Exercise requirements> Every line from the one with "1 x Red Flat" to the end of the entries, both included, is to be copied exactly; the other lines stay out.

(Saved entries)
--------------------------------
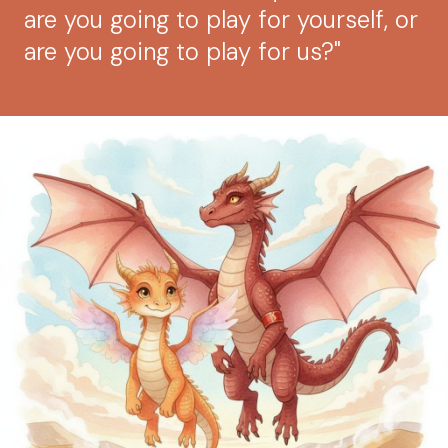
are you going to play for yourself, or
are you going to play for us?"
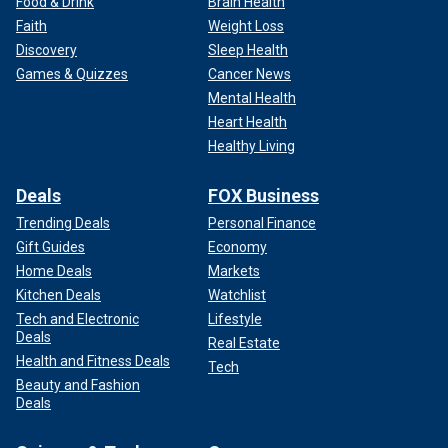
Food & Drink
Brain Health
Faith
Weight Loss
Discovery
Sleep Health
Games & Quizzes
Cancer News
Mental Health
Heart Health
Healthy Living
Deals
FOX Business
Trending Deals
Personal Finance
Gift Guides
Economy
Home Deals
Markets
Kitchen Deals
Watchlist
Tech and Electronic
Lifestyle
Deals
Real Estate
Health and Fitness Deals
Tech
Beauty and Fashion
Deals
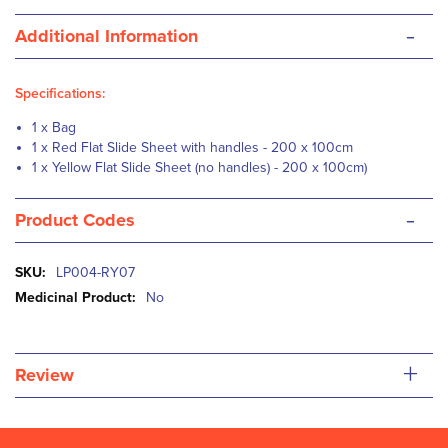
-
Additional Information
Specifications:
1 x Bag
1 x Red Flat Slide Sheet with handles - 200 x 100cm
1 x Yellow Flat Slide Sheet (no handles) - 200 x 100cm)
-
Product Codes
More
LP004-RY07
Information
No
+
Review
--------------------------------
Result of the task>
1 x Red Flat Slide Sheet with handles - 200 x 100cm
1 x Yellow Flat Slide Sheet (no handles) - 200 x 100cm)
-
Product Codes
More
LP004-RY07
Information
No
+
Review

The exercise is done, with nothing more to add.